[simple-author-box]
Ara sıra kitaplara fena dalarım! Bu defa kendi kitaplarımda kayboldum. Bir çıkış yolu ararken siyasilerden medet umdum! Ummaz olaydım! “Türkiye’de Siyaset” kitabımı evirip çevirirken, 1992 yılında yazdığım, “Siyaset” şiirine rast geldim:
Amerika’nın kuzeyinde İki kişilik şov Güneyinde darbe… Kuralları değişmez Avrupa’da kilise…

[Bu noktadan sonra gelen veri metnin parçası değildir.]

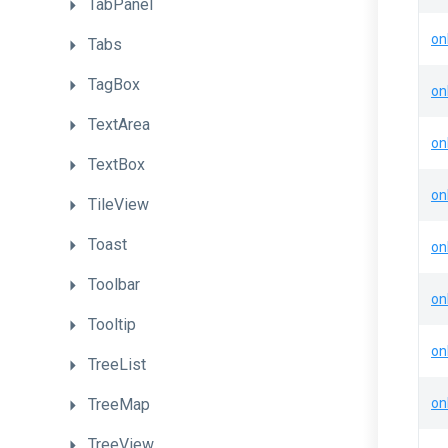
TabPanel
on
Tabs
TagBox
on
TextArea
on
TextBox
on
TileView
Toast
on
Toolbar
on
Tooltip
on
TreeList
TreeMap
on
TreeView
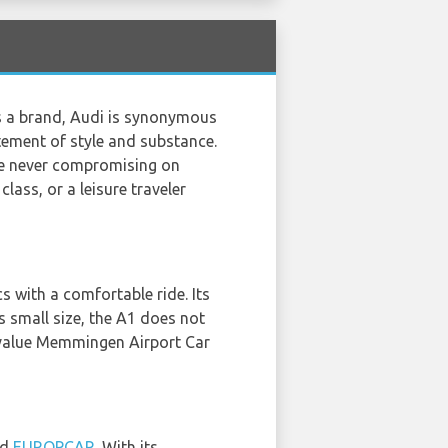
As a brand, Audi is synonymous
atement of style and substance.
le never compromising on
lass, or a leisure traveler
 with a comfortable ride. Its
s small size, the A1 does not
t value Memmingen Airport Car
nd
EUROPCAR
. With its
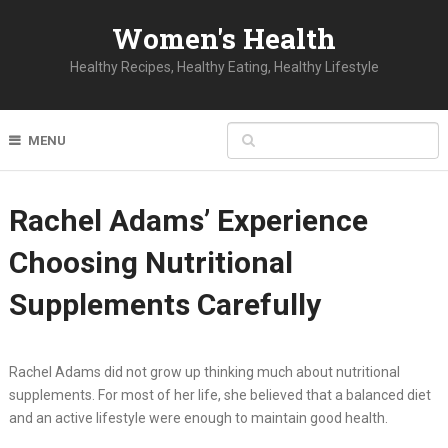
Women's Health
Healthy Recipes, Healthy Eating, Healthy Lifestyle
MENU
Rachel Adams’ Experience
Choosing Nutritional
Supplements Carefully
Rachel Adams did not grow up thinking much about nutritional
supplements. For most of her life, she believed that a balanced diet
and an active lifestyle were enough to maintain good health.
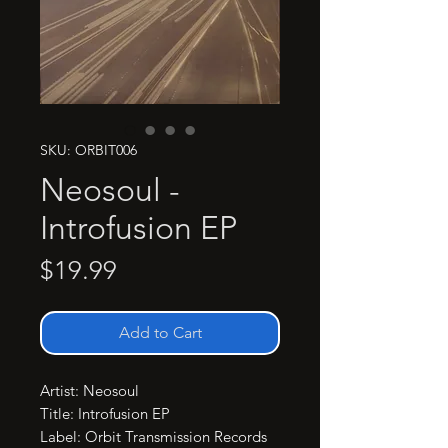
SKU: ORBIT006
Neosoul -
Introfusion EP
Price
$19.99
Add to Cart
Artist: Neosoul

Title: Introfusion EP

Label: Orbit Transmission Records
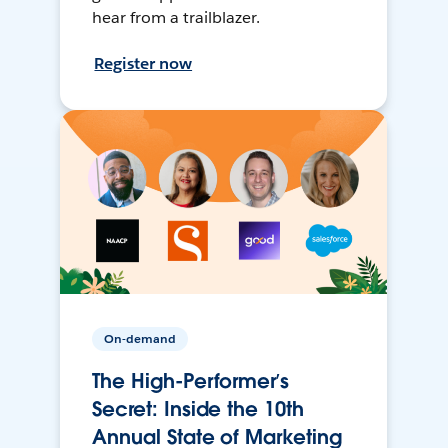
hear from a trailblazer.
Register now
On-demand
The High-Performer’s
Secret: Inside the 10th
Annual State of Marketing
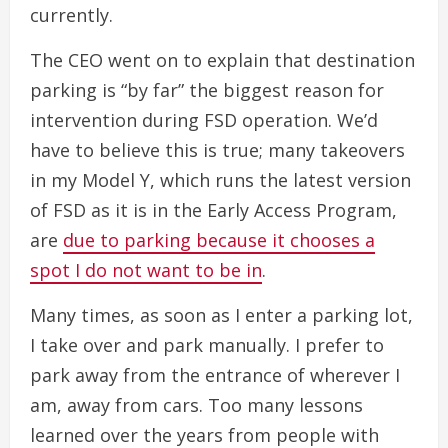
currently.
The CEO went on to explain that destination
parking is “by far” the biggest reason for
intervention during FSD operation. We’d
have to believe this is true; many takeovers
in my Model Y, which runs the latest version
of FSD as it is in the Early Access Program,
are
due to parking because it chooses a
spot I do not want to be in
.
Many times, as soon as I enter a parking lot,
I take over and park manually. I prefer to
park away from the entrance of wherever I
am, away from cars. Too many lessons
learned over the years from people with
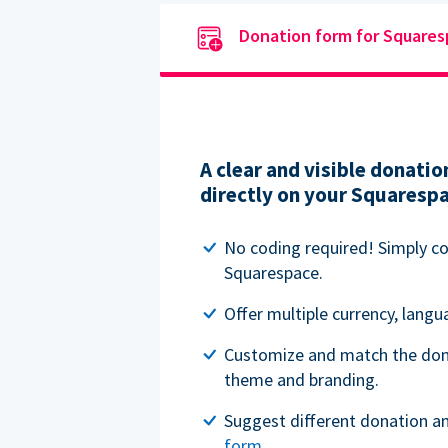
Donation form for Square
A clear and visible donat
directly on your Squaresp
No coding required! Simply c
Squarespace.
Offer multiple currency, lang
Customize and match the don
theme and branding.
Suggest different donation a
form
.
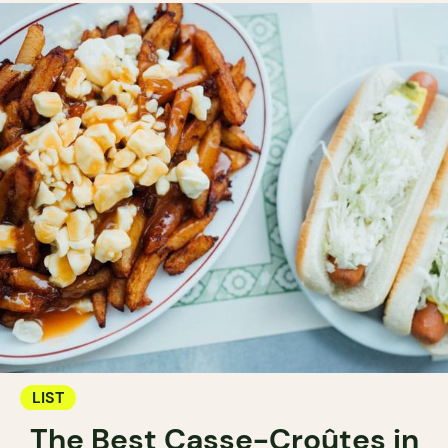
LIST
The Best Casse-Croûtes in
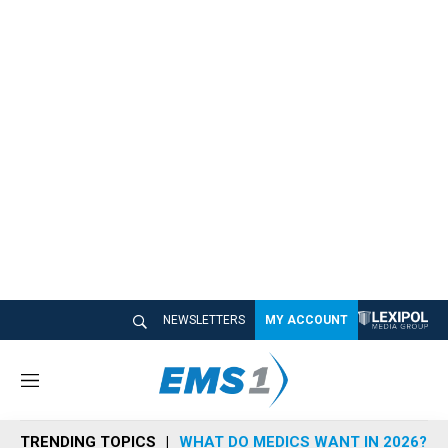
NEWSLETTERS
MY ACCOUNT
M
e
n
TRENDING TOPICS
WHAT DO MEDICS WANT IN 2026?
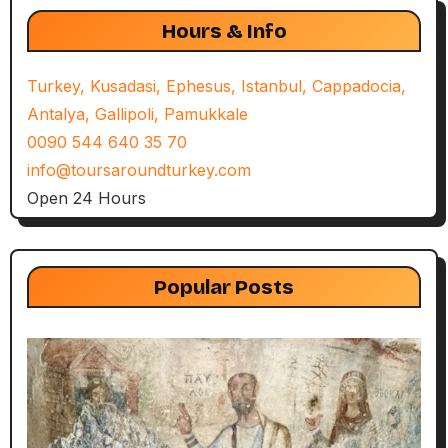
Hours & Info
Turkey, Kusadasi, Ephesus, Istanbul, Cappadocia,
Antalya, Gallipoli, Pamukkale
0090 544 640 35 70
info@toursaroundturkey.com
Open 24 Hours
Popular Posts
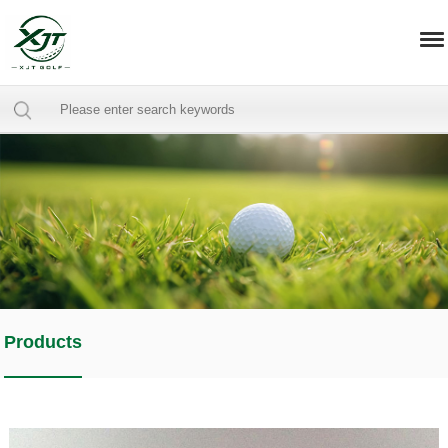
Products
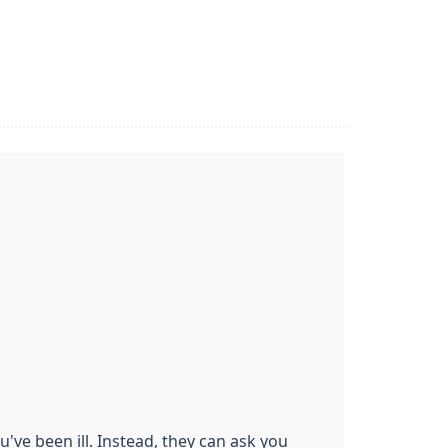
u've been ill. Instead, they can ask you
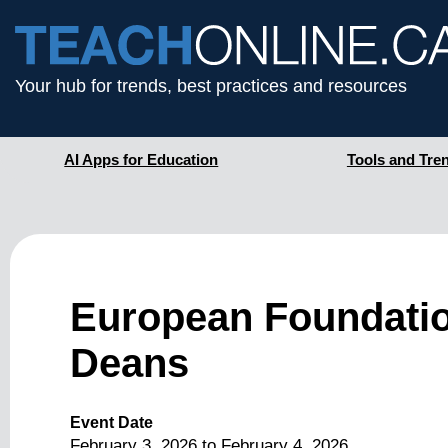
Your hub for trends, best practices and resources
AI Apps for Education
Tools and Tre
European Foundati
Deans
Event Date
February 3, 2026
to
February 4, 2026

Rusya ve Çin’de Cehennemin dibi… Türkiye’de 0-0 biten basket maçı gibi
Ne tür bir hadise yaşanmıştı da niye böyle demiştim, biliyorum!
Hey gidi vekiller
‘Olmaz abi, madem mevzuyu açtın anlat o zaman’ diyenlerden bunalıp, tekrar kitaba dalınca, birçok dörtlüğe rastladım. Beni dostların ‘anlat’ baskısından kurtaracaklara yöneldim. İşte siyasetin olmazsa olmazlarına dair iki dörtlük:
Hizmetiyle ölümsüz olan vardı içinde Rahmet ve dua ile ölen vardı içinde Suratına tükürsen gülen vardı içinde Her birinin kendine has bir dünyası vardı
Vekil vardı yeminli bu ülkeyi bölmeye Vekil vardı gerekse ülke için ölmeye Duamız: Bu vatana kastedenler gülmeye Her birinin kendine has bir dünyası vardı
İçimiz Dışımız Siyaset
Dostlar peşimi bırakınca gevşedim! Az gittim uz gittim bir de baktım yerimde sayıyorum. Sebebini anlamam zor olmadı, meğer “İçimiz Dışımız Siyaset”in içinde dönüp duruyormuşum! Kitabı karıştırırken yeni bir ‘siyaset’ tanımım buyur etti beni. Okudum:
“Siyaset; anayasal çerçevede, yasalarla çizilmiş sınırlara, belirlenmiş kurallara dayalı olarak, her siyasi partinin kendi tüzüğü, programı, ilkeleri ve vaatleri ile ülkenin yönetim, yönetişim işine talip olma alanıdır…”
Beni kesmedi…
Kendi görüşüm kendimi kesmemiş olacak ki, “Bir başka açıdan bakarsak” diye devam etmişim:
“Siyaset; yine yukarıdaki şartlar içinde kamu kaynaklarının sevk ve idaresine talip olmaktır. O kaynakları kullanarak kaynağın asıl sahibi olan millete hizmet etmek, bunu yaparken, o kaynakları tüketmek değil büyütmek işidir.”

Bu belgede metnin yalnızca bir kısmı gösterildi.